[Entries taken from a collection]
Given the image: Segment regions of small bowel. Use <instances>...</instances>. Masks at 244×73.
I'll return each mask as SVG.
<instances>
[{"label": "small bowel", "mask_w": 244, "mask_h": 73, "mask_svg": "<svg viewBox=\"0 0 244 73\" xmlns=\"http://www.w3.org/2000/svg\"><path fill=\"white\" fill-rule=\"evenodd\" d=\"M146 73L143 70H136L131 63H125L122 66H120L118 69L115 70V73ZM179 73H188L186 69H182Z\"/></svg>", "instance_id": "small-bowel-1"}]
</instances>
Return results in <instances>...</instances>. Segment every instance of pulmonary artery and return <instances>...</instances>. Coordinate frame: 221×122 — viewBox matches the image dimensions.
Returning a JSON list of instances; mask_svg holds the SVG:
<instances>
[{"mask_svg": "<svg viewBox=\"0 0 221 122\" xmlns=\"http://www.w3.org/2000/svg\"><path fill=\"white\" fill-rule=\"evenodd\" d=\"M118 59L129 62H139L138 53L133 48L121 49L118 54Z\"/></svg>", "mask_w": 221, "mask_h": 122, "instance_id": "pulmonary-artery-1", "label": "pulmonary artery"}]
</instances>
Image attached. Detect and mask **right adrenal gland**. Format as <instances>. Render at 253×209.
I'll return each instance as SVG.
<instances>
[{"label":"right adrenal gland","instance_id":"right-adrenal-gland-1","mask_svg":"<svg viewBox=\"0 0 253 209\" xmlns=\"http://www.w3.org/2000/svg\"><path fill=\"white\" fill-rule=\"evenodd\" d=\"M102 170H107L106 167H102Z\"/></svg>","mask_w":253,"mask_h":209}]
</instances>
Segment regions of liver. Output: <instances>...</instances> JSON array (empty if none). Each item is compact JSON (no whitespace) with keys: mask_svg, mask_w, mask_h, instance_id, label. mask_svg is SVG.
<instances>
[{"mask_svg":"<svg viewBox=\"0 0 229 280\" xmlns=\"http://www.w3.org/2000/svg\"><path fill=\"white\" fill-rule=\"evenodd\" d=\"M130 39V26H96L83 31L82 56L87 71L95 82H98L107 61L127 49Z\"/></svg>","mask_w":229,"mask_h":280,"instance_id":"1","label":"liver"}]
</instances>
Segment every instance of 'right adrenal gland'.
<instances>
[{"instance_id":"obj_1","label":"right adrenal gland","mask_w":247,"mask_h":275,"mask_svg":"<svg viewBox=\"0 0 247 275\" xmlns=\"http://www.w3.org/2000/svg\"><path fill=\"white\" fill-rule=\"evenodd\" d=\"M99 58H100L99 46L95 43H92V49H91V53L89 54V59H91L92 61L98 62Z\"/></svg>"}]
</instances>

TASK DESCRIPTION: The records above must be transcribed in full, word for word.

RESPONSE BOX:
Given the image: Segment regions of small bowel. Use <instances>...</instances>. Masks at 244×73.
I'll return each mask as SVG.
<instances>
[{"label": "small bowel", "mask_w": 244, "mask_h": 73, "mask_svg": "<svg viewBox=\"0 0 244 73\" xmlns=\"http://www.w3.org/2000/svg\"><path fill=\"white\" fill-rule=\"evenodd\" d=\"M146 73L143 70H136L131 63H125L122 66H120L118 69L115 70V73ZM179 73H188L186 69H182Z\"/></svg>", "instance_id": "small-bowel-1"}]
</instances>
Return results in <instances>...</instances>. Segment every instance of pulmonary artery and return <instances>...</instances>. Coordinate frame: 221×122 — viewBox matches the image dimensions.
Returning a JSON list of instances; mask_svg holds the SVG:
<instances>
[{"mask_svg": "<svg viewBox=\"0 0 221 122\" xmlns=\"http://www.w3.org/2000/svg\"><path fill=\"white\" fill-rule=\"evenodd\" d=\"M118 59L129 62H139L138 53L133 48L121 49L118 54Z\"/></svg>", "mask_w": 221, "mask_h": 122, "instance_id": "pulmonary-artery-1", "label": "pulmonary artery"}]
</instances>
Image attached. Detect and mask **right adrenal gland**. Format as <instances>. Render at 253×209.
I'll return each instance as SVG.
<instances>
[{"label":"right adrenal gland","instance_id":"right-adrenal-gland-1","mask_svg":"<svg viewBox=\"0 0 253 209\" xmlns=\"http://www.w3.org/2000/svg\"><path fill=\"white\" fill-rule=\"evenodd\" d=\"M102 170H107L106 167H102Z\"/></svg>","mask_w":253,"mask_h":209}]
</instances>
Segment regions of liver. Output: <instances>...</instances> JSON array (empty if none). Each item is compact JSON (no whitespace) with keys: mask_svg, mask_w, mask_h, instance_id, label. mask_svg is SVG.
<instances>
[{"mask_svg":"<svg viewBox=\"0 0 229 280\" xmlns=\"http://www.w3.org/2000/svg\"><path fill=\"white\" fill-rule=\"evenodd\" d=\"M130 39V26H96L83 31L82 56L87 71L95 82H98L107 61L127 49Z\"/></svg>","mask_w":229,"mask_h":280,"instance_id":"1","label":"liver"}]
</instances>
Segment every instance of 'right adrenal gland'.
<instances>
[{"instance_id":"obj_1","label":"right adrenal gland","mask_w":247,"mask_h":275,"mask_svg":"<svg viewBox=\"0 0 247 275\" xmlns=\"http://www.w3.org/2000/svg\"><path fill=\"white\" fill-rule=\"evenodd\" d=\"M99 58H100L99 46L95 43H92V49H91V53L89 54V59H91L92 61L98 62Z\"/></svg>"}]
</instances>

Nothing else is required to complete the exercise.